Lorsque l’Assemblée le sollicita, Antoine Louis était professeur de physiologie et chirurgien de La Salpêtrière (où il voudra être enterré). Après avoir fait plusieurs campagnes en qualité d’aide, puis de chirurgien major de régiment, il fut deux fois prévôt des chirurgiens et deux fois couronné par l’Académie, dont il fut membre associé à 23 ans (1746). Il a participé à la rédaction de plusieurs volumes des mémoires de l’Académie royale des Sciences. Il a été pour Diderot un des précieux rédacteurs de l’Encyclopédie.
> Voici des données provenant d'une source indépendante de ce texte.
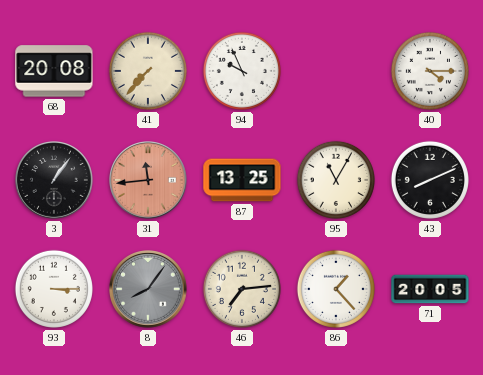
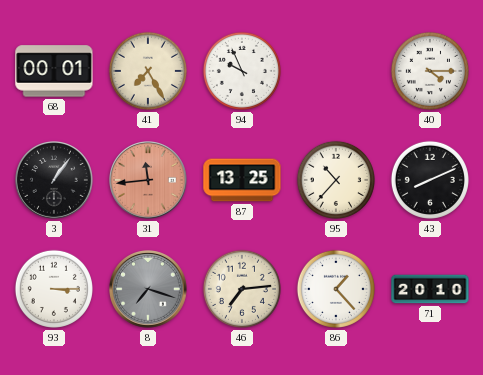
68: 20:08 -> 00:01
41: 7:37 -> 7:25
95: 11:05 -> 10:37
8: 8:06 -> 7:18
71: 20:05 -> 20:10
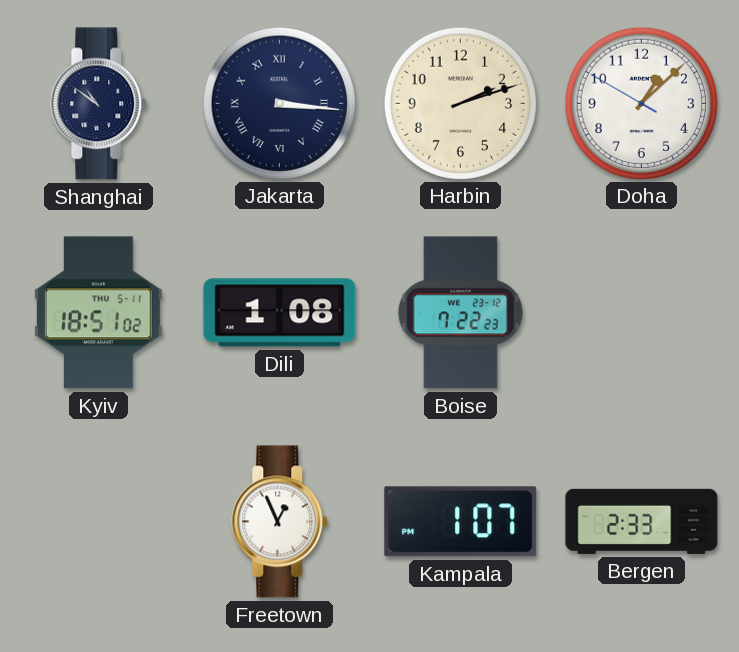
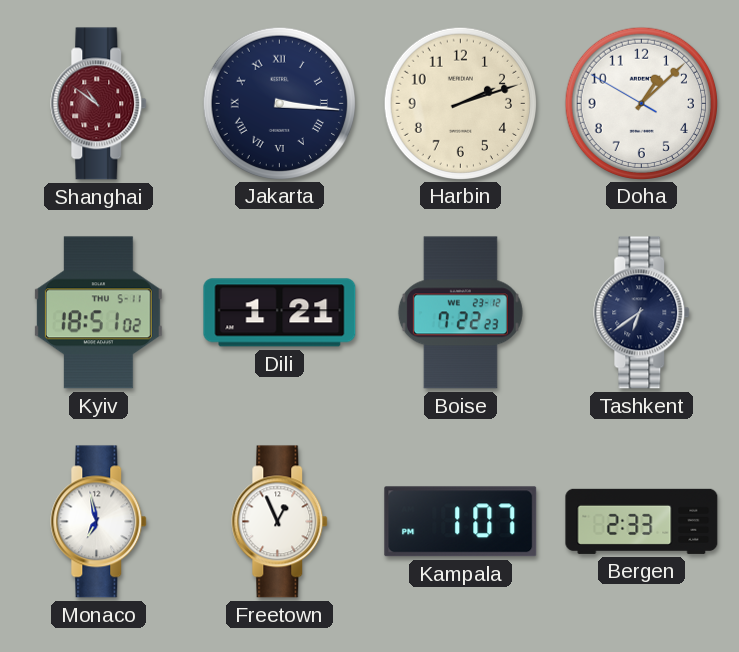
Shanghai dial: navy -> burgundy
Dili: 1:08 -> 1:21
Tashkent: none -> 6:39
Monaco: none -> 6:58
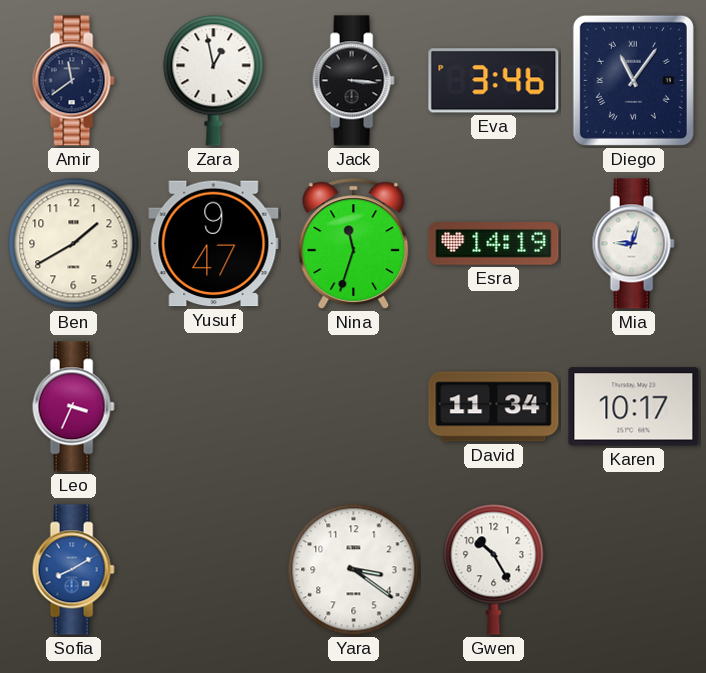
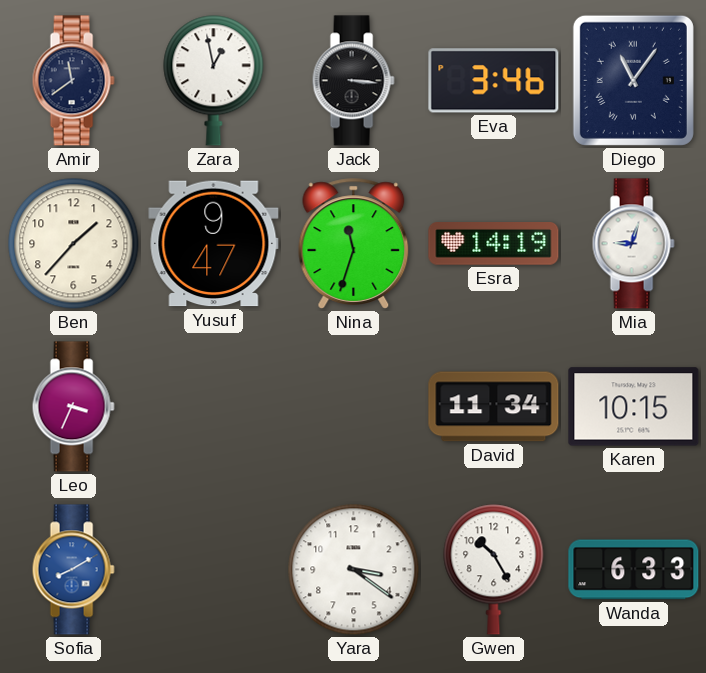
Ben: 1:40 -> 1:37
Karen: 10:17 -> 10:15
Wanda: none -> 6:33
Antoine Louis fut pendant la guerre d’Allemagne, en 1761, chirurgien en chef des armées. Il sera également inspecteur général des hôpitaux militaires du Royaume et souvent appelé devant les tribunaux en tant qu’expert. Son rôle de médecin légiste fut crucial dans l’affaire Calas rendue célèbre par l’intervention de Voltaire. De 1765 à 1792, il fut secrétaire perpétuel de l’Académie royale de chirurgie.

La proposition de Guillotin
Survint la Révolution. Fin 1789, le médecin philanthrope et président du comité de salubrité à l’Assemblée constituante Joseph Ignace Guillotin (1738-1814) proposa que « les mêmes délits [soient] punis par le même genre de supplice, quels que soient le rang et l’état du coupable » et que « la décapitation [soit] le seul supplice adopté et qu’on [cherche] une machine qui [puisse] être substituée à la main du bourreau ». Anatomiste hostile aux supplices, mais non abolitionniste, il considérait cette méthode comme plus humaine que la pendaison ou la décapitation à l’aide d’une hache (il fallait parfois donner plusieurs coups).
Deux ans plus tard, le 6 octobre 1791, l’Assemblée législative vota une loi déclarant que « tout condamné à mort aura la tête tranchée ». Un appareil à lame horizontale fut testé à l’hospice de Bicêtre. Mais, en l’absence de plans précis, les essais s’arrêtèrent. L’année suivante, le bourreau Charles Sanson fut consulté. Selon lui, une « bonne décapitation » dépendait d’un facteur technique (excellente qualité de l’épée) et d’un facteur humain (bourreau « très adroit », « patient très ferme »). Son expertise revint à l’Assemblée constituante et au procureur général de Paris.
Antoine Louis fut alors sollicité. Ce spécialiste de l’anatomie humaine tint compte de « la structure du cou (…) » pour estimer « qu’il n’est pas possible d’être assuré d’une prompte et parfaite séparation en la confiant à un agent susceptible de varier en adresse par des causes morales et physiques, qu’il faut pour la certitude du procédé, qu’il dépende de moyens mécaniques invariables dont on puisse également déterminer la force et l’effet » (compte rendu à l’Assemblée nationale constituante du 7 mars 1792). Il s’inspirait de différents modèles construits en Europe notamment aux XVe et XVIe siècles en Italie (mannaia), Angleterre (Halifax gibet) ou en Écosse (Maiden), pour dessiner l’instrument.

La vengeance des journalistes
Le 17 mars, dans son Avis motivé sur le mode de décollation pour soutenir l’idéal médical de la mort instantanée et indolore, il prôna le « tranchant convexe » pour sectionner instantanément les vertèbres cervicales. Il estimait, en outre, qu’une machine à décapiter intimiderait le peuple. Convaincue, l’Assemblée constituante décréta (20 mars 1792) sa fabrication. Sous le contrôle du Messin, la réalisation de l’instrument fut confiée au facteur de clavecins prussien, établi à Paris, Tobias Schmidt, ami de Sanson. Le 17 avril 1792, dans la cour de l’hôpital général de Bicêtre, la machine fut testée avec des moutons vivants, puis avec trois cadavres de vagabonds morts sur la voie publique. Les essais furent concluants. Efficacité, rapidité, instantanéité : tous sont frappés par la « modernité mécanique » de la « Louisette ».
La machine répondait parfaitement aux idéaux de la réforme pénale (« humaniser la peine »). La machine, surnommée également le grand « rasoir national » ou la « veuve », ainsi que « la bascule à Charlot », sera finalement baptisée « guillotine » par les journalistes parlementaires, mécontents du docteur Guillotin qui, à l’Assemblée, en sa qualité de questeur, leur demandait de bien se tenir ! Le député protestera en vain.